Re[2]: [I18n-sig] Encoding auto-detection
Cyrus Shaoul
cyrus@garage.co.jp
Sat, 02 Jun 2001 08:33:35 -0400
I have to agree with Tom. If there is room for human error, there will
be lots of errors. I have personally seen many CGI scripts that have
been sent data in unexpected encodings by buggy browsers. These browsers
still are in use (ex: IE 3.0), and I bet some future browser will
contain a similar bug in the future.
Just my .02,
Cyrus
>
> This is a utopian idea that completely falls apart in the real world.
>
> It is *very* common for email to be sent making use of both 8-bit and
> 7-bit encodings with no content-type or content-transfer-encoding.
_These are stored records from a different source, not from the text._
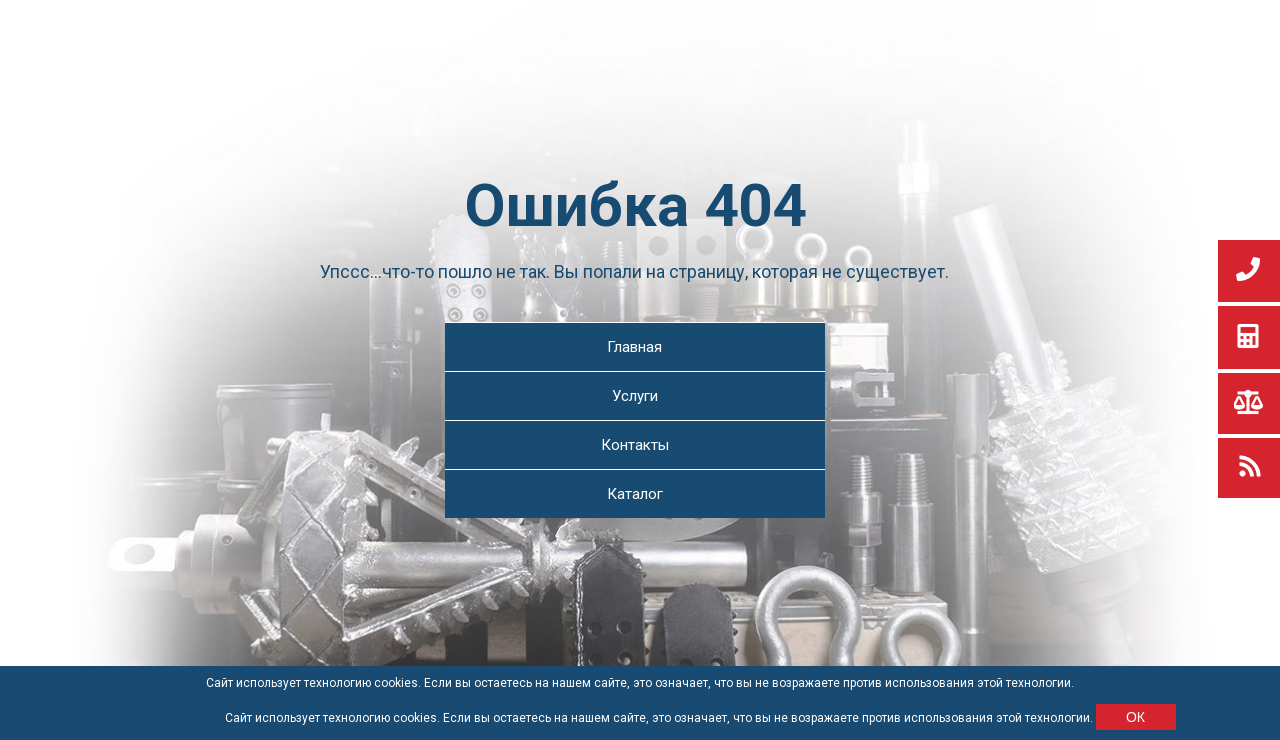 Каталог (635, 494)
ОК (1135, 717)
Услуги (635, 396)
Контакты (635, 445)
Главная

> Without some form of encoding/character set detection you have no idea
> what the mail message is encoded with. The fact that the mail RFCs
> dictate something is irrelevant.
>
> Similarly you can almost never trust the character encoding specified
> for web pages. I have seen a lot of pages that claim to be using
> CP1252 or ISO-8859-1 that are actually encoded with Shift-JIS or
> EUC-CN or Big 5. Indeed, when I was working on the Device Mosaic
> browser (the descendent of NCSA Mosaic that is was targeted for
> embedded devices) if we found a document claiming to be Latin-1 we
> ignored it and sniffed the encoding.
>
> It is also common to find pages in Japan, China, and Korea that don't
> specify a character set or encoding at all... the authors make
> assumptions about the people viewing the pages, which may be false. I
> have also seen Japanese pages that contain Shift-JIS *and* EUC-JP
> encoded characters in the *same* document.
>
> Higher level protocols cannot be believed.